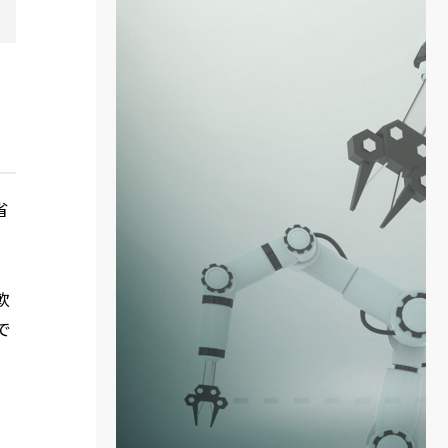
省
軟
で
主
-.-.-
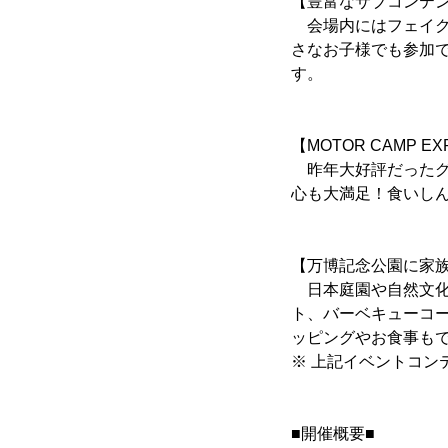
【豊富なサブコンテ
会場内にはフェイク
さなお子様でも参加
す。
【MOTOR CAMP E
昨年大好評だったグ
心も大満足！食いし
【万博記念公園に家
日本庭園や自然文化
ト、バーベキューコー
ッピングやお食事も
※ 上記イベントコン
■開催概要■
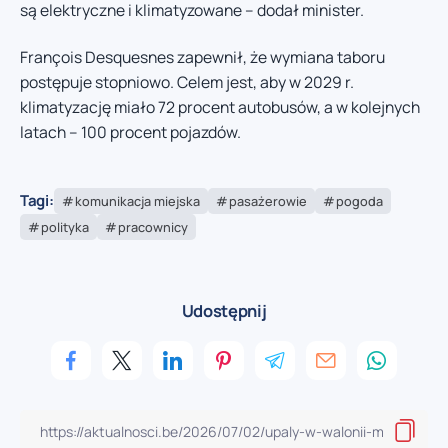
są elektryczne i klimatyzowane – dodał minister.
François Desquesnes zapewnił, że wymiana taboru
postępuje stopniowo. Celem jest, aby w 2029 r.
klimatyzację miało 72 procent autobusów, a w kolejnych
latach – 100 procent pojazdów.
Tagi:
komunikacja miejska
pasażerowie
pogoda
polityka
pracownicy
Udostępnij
-.-.-
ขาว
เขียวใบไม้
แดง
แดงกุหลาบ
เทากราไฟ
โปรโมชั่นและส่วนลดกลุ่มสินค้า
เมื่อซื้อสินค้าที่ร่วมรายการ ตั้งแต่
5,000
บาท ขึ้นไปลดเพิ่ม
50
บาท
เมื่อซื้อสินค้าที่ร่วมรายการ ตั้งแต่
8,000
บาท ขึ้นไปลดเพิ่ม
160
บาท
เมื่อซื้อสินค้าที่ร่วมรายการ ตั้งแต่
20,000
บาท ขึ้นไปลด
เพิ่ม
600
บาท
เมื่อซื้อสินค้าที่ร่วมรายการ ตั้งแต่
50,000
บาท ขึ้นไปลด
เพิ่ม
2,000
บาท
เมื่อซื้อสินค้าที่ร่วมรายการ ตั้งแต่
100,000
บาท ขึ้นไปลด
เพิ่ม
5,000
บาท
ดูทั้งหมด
-.-.-
**WORK REQUEST**.
Find the string "procent" in the material above, and report every line where it occurs.

**TASK OUTPUT**.
klimatyzację miało 72 procent autobusów, a w kolejnych
latach – 100 procent pojazdów.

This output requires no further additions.